Investment Funds and Securities Transactions

  • Represent Maple Partners in a capital raise and its related recapitalization, together with Goldman Sachs Private Capital Investing, of Lakeshore Recycling Systems, the largest private waste company in Illinois.
  • Advise a global investment management company with respect to New Jersey Shareholder Protection Act and related poison pill issues in connection with the proposed $5 billion hostile takeover by Martin Marietta Materials, Inc. of New Jersey corporation, Vulcan Materials Co.
  • Represent a $400 million private trust in a series of investments and divestures in various private equity funds, hedge funds and technology companies.
  • Represent controlling shareholder of financial services firm in the spin-off of its investment management business to current shareholders and key employees.
  • Represent Foundation Venture Capital Group, LLC (“FVCG”) in early-stage and later round investments in, and subsequent sales of, several drug discovery and development companies. FVCG, a scientific discovery venture fund, exclusively invests in start-up companies developing technology at Rutgers University.

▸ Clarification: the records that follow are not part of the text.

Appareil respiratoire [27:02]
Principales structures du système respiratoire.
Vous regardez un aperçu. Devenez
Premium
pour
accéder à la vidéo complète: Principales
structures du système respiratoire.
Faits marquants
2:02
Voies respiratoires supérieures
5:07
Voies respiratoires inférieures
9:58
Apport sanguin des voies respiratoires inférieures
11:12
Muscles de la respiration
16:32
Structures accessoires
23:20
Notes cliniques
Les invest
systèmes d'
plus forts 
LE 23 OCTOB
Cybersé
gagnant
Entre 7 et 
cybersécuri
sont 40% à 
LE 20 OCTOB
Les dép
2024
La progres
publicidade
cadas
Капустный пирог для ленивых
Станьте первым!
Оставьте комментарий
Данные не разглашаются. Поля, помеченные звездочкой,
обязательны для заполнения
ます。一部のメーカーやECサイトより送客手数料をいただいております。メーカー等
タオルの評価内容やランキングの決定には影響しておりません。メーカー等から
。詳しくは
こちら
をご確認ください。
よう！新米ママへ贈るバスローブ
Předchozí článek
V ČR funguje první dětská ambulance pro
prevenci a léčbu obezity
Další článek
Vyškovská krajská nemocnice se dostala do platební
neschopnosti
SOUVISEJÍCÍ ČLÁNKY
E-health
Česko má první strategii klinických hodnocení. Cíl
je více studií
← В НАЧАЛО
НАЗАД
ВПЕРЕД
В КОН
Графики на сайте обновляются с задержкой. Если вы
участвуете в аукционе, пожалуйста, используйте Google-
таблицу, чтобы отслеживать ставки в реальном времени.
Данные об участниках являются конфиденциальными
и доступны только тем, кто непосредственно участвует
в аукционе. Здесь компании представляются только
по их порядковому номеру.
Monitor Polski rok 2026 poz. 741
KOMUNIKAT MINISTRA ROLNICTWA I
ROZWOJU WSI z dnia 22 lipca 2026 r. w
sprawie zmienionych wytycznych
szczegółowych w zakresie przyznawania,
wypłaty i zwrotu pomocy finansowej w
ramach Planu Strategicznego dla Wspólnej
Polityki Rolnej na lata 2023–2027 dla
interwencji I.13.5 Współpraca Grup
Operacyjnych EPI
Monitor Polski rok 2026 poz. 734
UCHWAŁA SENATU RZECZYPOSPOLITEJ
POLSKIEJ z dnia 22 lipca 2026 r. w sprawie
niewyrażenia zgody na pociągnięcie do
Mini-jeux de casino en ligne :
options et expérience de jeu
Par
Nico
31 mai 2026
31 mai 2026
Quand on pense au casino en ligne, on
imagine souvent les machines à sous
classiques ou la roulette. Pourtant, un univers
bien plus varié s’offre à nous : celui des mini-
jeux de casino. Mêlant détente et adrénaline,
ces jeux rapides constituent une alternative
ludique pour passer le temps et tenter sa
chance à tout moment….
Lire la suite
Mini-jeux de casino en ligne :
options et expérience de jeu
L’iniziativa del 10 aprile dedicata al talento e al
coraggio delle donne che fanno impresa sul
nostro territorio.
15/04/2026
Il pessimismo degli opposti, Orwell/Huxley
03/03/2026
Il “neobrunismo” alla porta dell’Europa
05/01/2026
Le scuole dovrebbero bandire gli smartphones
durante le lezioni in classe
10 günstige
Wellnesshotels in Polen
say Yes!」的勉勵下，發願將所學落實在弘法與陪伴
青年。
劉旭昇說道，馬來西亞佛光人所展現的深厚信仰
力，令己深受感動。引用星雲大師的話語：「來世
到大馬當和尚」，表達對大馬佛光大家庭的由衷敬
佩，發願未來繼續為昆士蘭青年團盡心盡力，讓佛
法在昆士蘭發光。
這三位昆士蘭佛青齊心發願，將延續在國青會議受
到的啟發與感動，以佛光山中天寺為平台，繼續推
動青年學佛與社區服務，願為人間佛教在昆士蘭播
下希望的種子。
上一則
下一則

  • Represent individuals in $20 million of PIPE investments in NASDAQ- and TSX (Toronto) Venture Exchange-listed companies by means of the issuance of new classes of senior convertible preferred stock, convertible notes and warrants. These representations also involved advising clients regarding board rights, fiduciary duties and related issues.
  • Represent Aeon (U.S.A.), Inc., as the majority shareholder of The Talbots, Inc., in its $517 million acquisition of The J. Jill Group.